### Data for this exercise

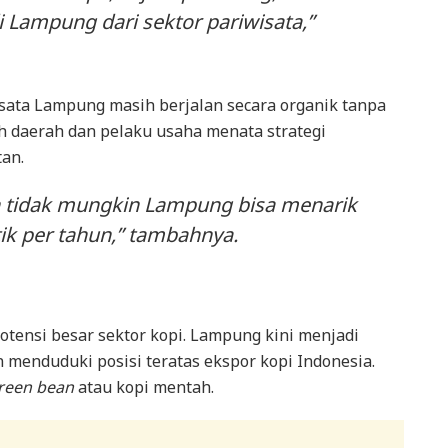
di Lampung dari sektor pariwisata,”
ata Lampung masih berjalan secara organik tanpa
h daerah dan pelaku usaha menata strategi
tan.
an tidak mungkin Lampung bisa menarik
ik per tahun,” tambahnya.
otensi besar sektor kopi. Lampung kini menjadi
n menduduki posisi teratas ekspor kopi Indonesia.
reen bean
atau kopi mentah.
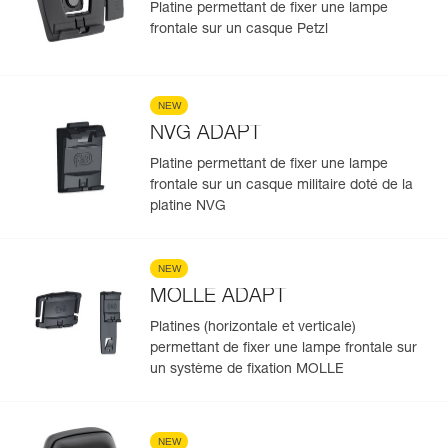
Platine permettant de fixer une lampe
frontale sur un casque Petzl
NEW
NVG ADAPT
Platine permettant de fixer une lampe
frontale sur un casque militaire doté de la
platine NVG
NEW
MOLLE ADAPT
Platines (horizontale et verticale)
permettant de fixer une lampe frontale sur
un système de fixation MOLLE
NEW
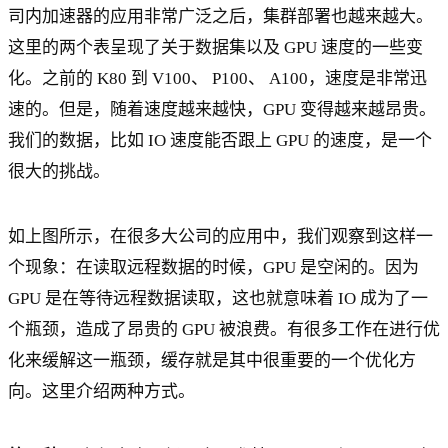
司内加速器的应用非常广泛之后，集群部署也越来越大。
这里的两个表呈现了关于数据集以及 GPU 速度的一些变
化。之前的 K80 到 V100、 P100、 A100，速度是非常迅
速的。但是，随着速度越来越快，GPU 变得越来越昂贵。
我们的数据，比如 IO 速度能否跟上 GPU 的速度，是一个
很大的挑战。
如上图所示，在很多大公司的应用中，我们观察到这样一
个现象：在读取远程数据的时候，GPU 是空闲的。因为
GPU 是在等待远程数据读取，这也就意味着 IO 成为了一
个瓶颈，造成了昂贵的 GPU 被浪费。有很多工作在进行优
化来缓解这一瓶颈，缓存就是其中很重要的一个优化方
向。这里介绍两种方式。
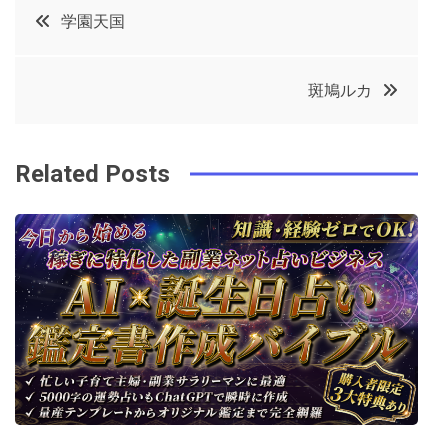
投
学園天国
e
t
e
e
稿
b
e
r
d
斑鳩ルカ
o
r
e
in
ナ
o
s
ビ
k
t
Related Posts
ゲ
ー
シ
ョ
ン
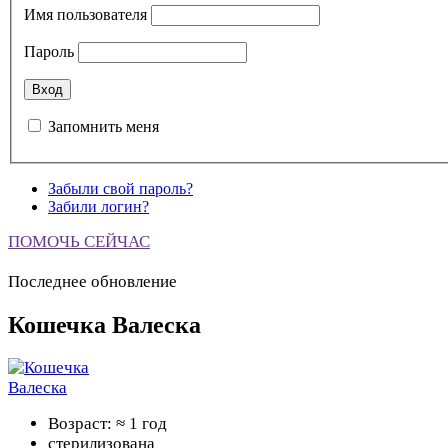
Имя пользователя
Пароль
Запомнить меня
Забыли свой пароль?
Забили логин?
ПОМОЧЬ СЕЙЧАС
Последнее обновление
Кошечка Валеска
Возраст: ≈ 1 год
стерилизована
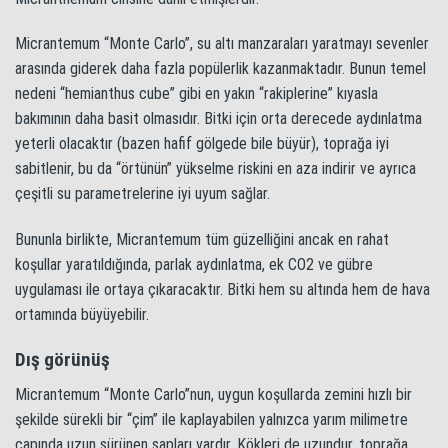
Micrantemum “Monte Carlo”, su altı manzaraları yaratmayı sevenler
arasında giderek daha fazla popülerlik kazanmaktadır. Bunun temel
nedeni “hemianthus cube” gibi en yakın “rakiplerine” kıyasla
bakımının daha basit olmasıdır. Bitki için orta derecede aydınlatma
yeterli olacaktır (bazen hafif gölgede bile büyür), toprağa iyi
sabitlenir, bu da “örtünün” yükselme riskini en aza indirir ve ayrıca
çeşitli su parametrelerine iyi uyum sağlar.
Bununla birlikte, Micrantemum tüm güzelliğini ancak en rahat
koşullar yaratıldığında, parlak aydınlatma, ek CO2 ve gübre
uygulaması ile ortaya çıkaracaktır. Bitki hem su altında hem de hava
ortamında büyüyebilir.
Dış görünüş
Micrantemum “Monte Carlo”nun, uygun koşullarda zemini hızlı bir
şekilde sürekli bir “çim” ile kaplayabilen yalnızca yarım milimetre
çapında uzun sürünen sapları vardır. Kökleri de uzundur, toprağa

######

**Problem details**: The expected result is the complete listing above, printed exactly, with no pictures.

**Solution for this exercise**:
di Lampung dari sektor pariwisata,”
ata Lampung masih berjalan secara organik tanpa
h daerah dan pelaku usaha menata strategi
tan.
an tidak mungkin Lampung bisa menarik
ik per tahun,” tambahnya.
otensi besar sektor kopi. Lampung kini menjadi
n menduduki posisi teratas ekspor kopi Indonesia.
reen bean
atau kopi mentah.
Platine permettant de fixer une lampe
frontale sur un casque Petzl
NEW
NVG ADAPT
Platine permettant de fixer une lampe
frontale sur un casque militaire doté de la
platine NVG
NEW
MOLLE ADAPT
Platines (horizontale et verticale)
permettant de fixer une lampe frontale sur
un système de fixation MOLLE
NEW
司内加速器的应用非常广泛之后，集群部署也越来越大。
这里的两个表呈现了关于数据集以及 GPU 速度的一些变
化。之前的 K80 到 V100、 P100、 A100，速度是非常迅
速的。但是，随着速度越来越快，GPU 变得越来越昂贵。
我们的数据，比如 IO 速度能否跟上 GPU 的速度，是一个
很大的挑战。
如上图所示，在很多大公司的应用中，我们观察到这样一
个现象：在读取远程数据的时候，GPU 是空闲的。因为
GPU 是在等待远程数据读取，这也就意味着 IO 成为了一
个瓶颈，造成了昂贵的 GPU 被浪费。有很多工作在进行优
化来缓解这一瓶颈，缓存就是其中很重要的一个优化方
向。这里介绍两种方式。
投
学園天国
e
t
e
e
稿
b
e
r
d
斑鳩ルカ
o
r
e
in
ナ
o
s
ビ
k
t
Related Posts
ゲ
ー
シ
ョ
ン
Имя пользователя
Пароль
Запомнить меня
Забыли свой пароль?
Забили логин?
ПОМОЧЬ СЕЙЧАС
Последнее обновление
Кошечка Валеска
Возраст: ≈ 1 год
стерилизована
Micrantemum “Monte Carlo”, su altı manzaraları yaratmayı sevenler
arasında giderek daha fazla popülerlik kazanmaktadır. Bunun temel
nedeni “hemianthus cube” gibi en yakın “rakiplerine” kıyasla
bakımının daha basit olmasıdır. Bitki için orta derecede aydınlatma
yeterli olacaktır (bazen hafif gölgede bile büyür), toprağa iyi
sabitlenir, bu da “örtünün” yükselme riskini en aza indirir ve ayrıca
çeşitli su parametrelerine iyi uyum sağlar.
Bununla birlikte, Micrantemum tüm güzelliğini ancak en rahat
koşullar yaratıldığında, parlak aydınlatma, ek CO2 ve gübre
uygulaması ile ortaya çıkaracaktır. Bitki hem su altında hem de hava
ortamında büyüyebilir.
Dış görünüş
Micrantemum “Monte Carlo”nun, uygun koşullarda zemini hızlı bir
şekilde sürekli bir “çim” ile kaplayabilen yalnızca yarım milimetre
çapında uzun sürünen sapları vardır. Kökleri de uzundur, toprağa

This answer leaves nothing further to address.